Consensual Aggregation on Random Projected High-dimensional Features for Regression
This work addresses the challenge of efficiently merging large numbers of redundant regression models without model selection or cross-validation, which is incremental as it builds on existing aggregation and projection techniques.
The paper tackles the problem of aggregating predictions from many redundant regression estimators by proposing a two-step method that uses random projection to reduce dimensionality and kernel-based consensual aggregation, showing theoretically and numerically that it maintains performance close to using original high-dimensional features with high probability, as validated on synthetic and real datasets.
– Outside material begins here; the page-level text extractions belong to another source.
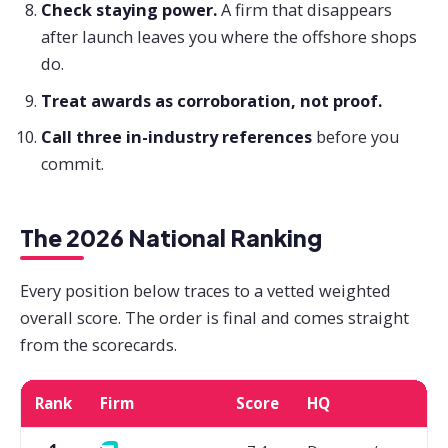
Check staying power.
A firm that disappears
after launch leaves you where the offshore shops
do.
Treat awards as corroboration, not proof.
Call three in-industry references
before you
commit.
The 2026 National Ranking
Every position below traces to a vetted weighted
overall score. The order is final and comes straight
from the scorecards.
Rank
Firm
Score
HQ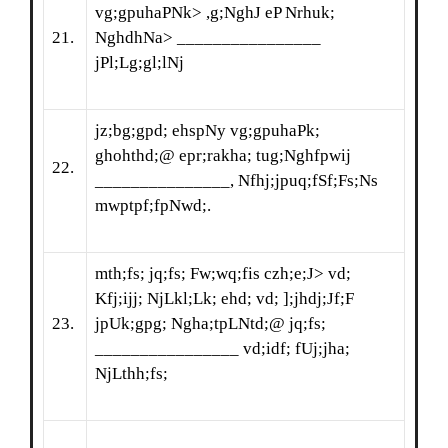
vg;gpuhaPNk> ,g;NghJ eP Nrhuk;
21.
NghdhNa> ________________
jPl;Lg;gl;lNj
jz;bg;gpd; ehspNy vg;gpuhaPk;
ghohthd;@ epr;rakha; tug;Nghfpwij
22.
_______________, Nfhj;jpuq;fSf;Fs;Ns
mwptpf;fpNwd;.
mth;fs; jq;fs; Fw;wq;fis czh;e;J> vd;
Kfj;ijj; NjLkl;Lk; ehd; vd; ];jhdj;Jf;F
23.
jpUk;gpg; Ngha;tpLNtd;@ jq;fs;
________________ vd;idf; fUj;jha;
NjLthh;fs;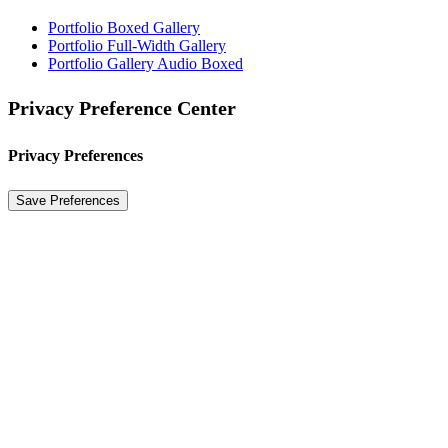
Portfolio Boxed Gallery
Portfolio Full-Width Gallery
Portfolio Gallery Audio Boxed
Privacy Preference Center
Privacy Preferences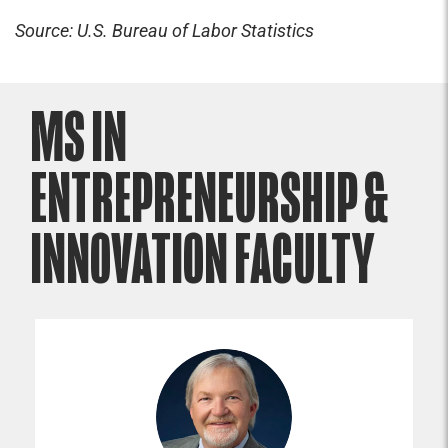
Source: U.S. Bureau of Labor Statistics
MS IN
ENTREPRENEURSHIP &
INNOVATION FACULTY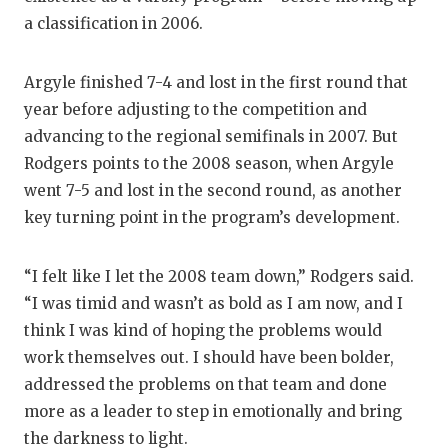
a classification in 2006.
Argyle finished 7-4 and lost in the first round that
year before adjusting to the competition and
advancing to the regional semifinals in 2007. But
Rodgers points to the 2008 season, when Argyle
went 7-5 and lost in the second round, as another
key turning point in the program’s development.
“I felt like I let the 2008 team down,” Rodgers said.
“I was timid and wasn’t as bold as I am now, and I
think I was kind of hoping the problems would
work themselves out. I should have been bolder,
addressed the problems on that team and done
more as a leader to step in emotionally and bring
the darkness to light.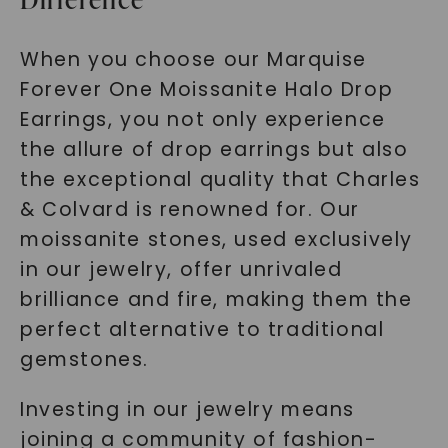
When you choose our Marquise
Forever One Moissanite Halo Drop
Earrings, you not only experience
the allure of drop earrings but also
the exceptional quality that Charles
& Colvard is renowned for. Our
moissanite stones, used exclusively
in our jewelry, offer unrivaled
brilliance and fire, making them the
perfect alternative to traditional
gemstones.
Investing in our jewelry means
joining a community of fashion-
In this paper, we present a study of a kernel-based consensual aggregation on randomly projected high-dimensional features of predictions for regression. The aggregation scheme is composed of two steps: the high-dimensional features of predictions, given by a large number of regression estimators, are randomly projected into a smaller subspace using Johnson-Lindenstrauss Lemma in the first step, and a kernel-based consensual aggregation is implemented on the projected features in the second step. We theoretically show that the performance of the aggregation scheme is close to the performance of the aggregation implemented on the original high-dimensional features, with high probability. Moreover, we numerically illustrate that the aggregation scheme upholds its performance on very large and highly correlated features of predictions given by different types of machines. The aggregation scheme allows us to flexibly merge a large number of redundant machines, plainly constructed without model selection or cross-validation. The efficiency of the proposed method is illustrated through several experiments evaluated on different types of synthetic and real datasets.